PROBLEM REQUIREMENTS:
Please transcribe all of the records precisely.

--- START ---

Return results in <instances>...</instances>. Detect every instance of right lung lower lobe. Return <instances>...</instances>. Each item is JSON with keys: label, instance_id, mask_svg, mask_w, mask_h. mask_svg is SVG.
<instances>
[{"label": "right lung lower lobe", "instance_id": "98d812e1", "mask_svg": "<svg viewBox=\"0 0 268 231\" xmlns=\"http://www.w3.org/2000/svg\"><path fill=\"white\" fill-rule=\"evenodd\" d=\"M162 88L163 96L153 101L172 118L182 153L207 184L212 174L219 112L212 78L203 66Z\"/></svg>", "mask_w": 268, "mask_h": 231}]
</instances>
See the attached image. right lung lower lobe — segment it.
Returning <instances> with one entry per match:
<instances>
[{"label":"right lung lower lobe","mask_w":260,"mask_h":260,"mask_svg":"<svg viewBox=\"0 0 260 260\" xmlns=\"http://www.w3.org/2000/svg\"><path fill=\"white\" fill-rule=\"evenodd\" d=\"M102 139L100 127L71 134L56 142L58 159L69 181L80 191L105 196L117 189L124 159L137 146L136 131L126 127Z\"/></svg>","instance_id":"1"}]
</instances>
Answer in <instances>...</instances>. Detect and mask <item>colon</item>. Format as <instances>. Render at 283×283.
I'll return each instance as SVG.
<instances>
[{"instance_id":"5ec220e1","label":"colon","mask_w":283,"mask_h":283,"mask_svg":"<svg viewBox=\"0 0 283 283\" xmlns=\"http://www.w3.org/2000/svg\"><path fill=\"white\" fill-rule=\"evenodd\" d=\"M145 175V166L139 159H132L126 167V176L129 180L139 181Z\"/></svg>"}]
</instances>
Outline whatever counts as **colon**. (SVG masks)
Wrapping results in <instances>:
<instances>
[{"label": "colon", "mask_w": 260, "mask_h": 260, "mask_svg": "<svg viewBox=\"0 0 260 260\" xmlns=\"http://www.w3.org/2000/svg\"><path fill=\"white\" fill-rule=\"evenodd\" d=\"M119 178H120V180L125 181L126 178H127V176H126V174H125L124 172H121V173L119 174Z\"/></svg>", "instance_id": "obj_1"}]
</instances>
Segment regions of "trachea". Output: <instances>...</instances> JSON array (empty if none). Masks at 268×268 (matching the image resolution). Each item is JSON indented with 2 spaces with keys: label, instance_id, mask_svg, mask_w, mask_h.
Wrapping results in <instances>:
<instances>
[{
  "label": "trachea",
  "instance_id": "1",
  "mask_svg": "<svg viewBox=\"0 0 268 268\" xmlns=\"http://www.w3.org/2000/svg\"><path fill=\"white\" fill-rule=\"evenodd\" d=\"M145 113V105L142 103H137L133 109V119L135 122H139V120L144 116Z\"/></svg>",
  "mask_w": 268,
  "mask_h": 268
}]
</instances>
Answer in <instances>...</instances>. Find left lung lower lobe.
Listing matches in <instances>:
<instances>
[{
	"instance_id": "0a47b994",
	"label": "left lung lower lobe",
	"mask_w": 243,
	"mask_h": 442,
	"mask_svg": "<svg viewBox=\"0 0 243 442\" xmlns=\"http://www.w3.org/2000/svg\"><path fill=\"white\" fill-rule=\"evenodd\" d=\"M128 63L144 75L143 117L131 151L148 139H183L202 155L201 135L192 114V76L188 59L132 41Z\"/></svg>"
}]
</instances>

--- END ---

OUTPUT:
Return results in <instances>...</instances>. Detect every instance of right lung lower lobe. Return <instances>...</instances>. Each item is JSON with keys: label, instance_id, mask_svg, mask_w, mask_h. mask_svg is SVG.
<instances>
[{"label": "right lung lower lobe", "instance_id": "98d812e1", "mask_svg": "<svg viewBox=\"0 0 268 231\" xmlns=\"http://www.w3.org/2000/svg\"><path fill=\"white\" fill-rule=\"evenodd\" d=\"M162 88L163 96L153 101L172 118L182 153L207 184L212 174L219 112L212 78L203 66Z\"/></svg>", "mask_w": 268, "mask_h": 231}]
</instances>
See the attached image. right lung lower lobe — segment it.
Returning <instances> with one entry per match:
<instances>
[{"label":"right lung lower lobe","mask_w":260,"mask_h":260,"mask_svg":"<svg viewBox=\"0 0 260 260\" xmlns=\"http://www.w3.org/2000/svg\"><path fill=\"white\" fill-rule=\"evenodd\" d=\"M102 139L100 127L71 134L56 142L58 159L69 181L80 191L105 196L117 189L124 159L137 146L136 131L126 127Z\"/></svg>","instance_id":"1"}]
</instances>
Answer in <instances>...</instances>. Detect and mask <item>colon</item>. Format as <instances>. Render at 283×283.
I'll return each instance as SVG.
<instances>
[{"instance_id":"5ec220e1","label":"colon","mask_w":283,"mask_h":283,"mask_svg":"<svg viewBox=\"0 0 283 283\" xmlns=\"http://www.w3.org/2000/svg\"><path fill=\"white\" fill-rule=\"evenodd\" d=\"M145 175V166L139 159H132L126 167V176L129 180L139 181Z\"/></svg>"}]
</instances>
Outline whatever counts as **colon**. (SVG masks)
Wrapping results in <instances>:
<instances>
[{"label": "colon", "mask_w": 260, "mask_h": 260, "mask_svg": "<svg viewBox=\"0 0 260 260\" xmlns=\"http://www.w3.org/2000/svg\"><path fill=\"white\" fill-rule=\"evenodd\" d=\"M119 178H120V180L125 181L126 178H127V176H126V174H125L124 172H121V173L119 174Z\"/></svg>", "instance_id": "obj_1"}]
</instances>
Segment regions of "trachea". Output: <instances>...</instances> JSON array (empty if none). Masks at 268×268 (matching the image resolution). Each item is JSON indented with 2 spaces with keys: label, instance_id, mask_svg, mask_w, mask_h.
Wrapping results in <instances>:
<instances>
[{
  "label": "trachea",
  "instance_id": "1",
  "mask_svg": "<svg viewBox=\"0 0 268 268\" xmlns=\"http://www.w3.org/2000/svg\"><path fill=\"white\" fill-rule=\"evenodd\" d=\"M145 113V105L142 103H137L133 109V119L135 122H139V120L144 116Z\"/></svg>",
  "mask_w": 268,
  "mask_h": 268
}]
</instances>
Answer in <instances>...</instances>. Find left lung lower lobe.
Listing matches in <instances>:
<instances>
[{
	"instance_id": "0a47b994",
	"label": "left lung lower lobe",
	"mask_w": 243,
	"mask_h": 442,
	"mask_svg": "<svg viewBox=\"0 0 243 442\" xmlns=\"http://www.w3.org/2000/svg\"><path fill=\"white\" fill-rule=\"evenodd\" d=\"M128 63L144 75L143 117L131 151L148 139H183L202 155L201 135L192 114V76L188 59L132 41Z\"/></svg>"
}]
</instances>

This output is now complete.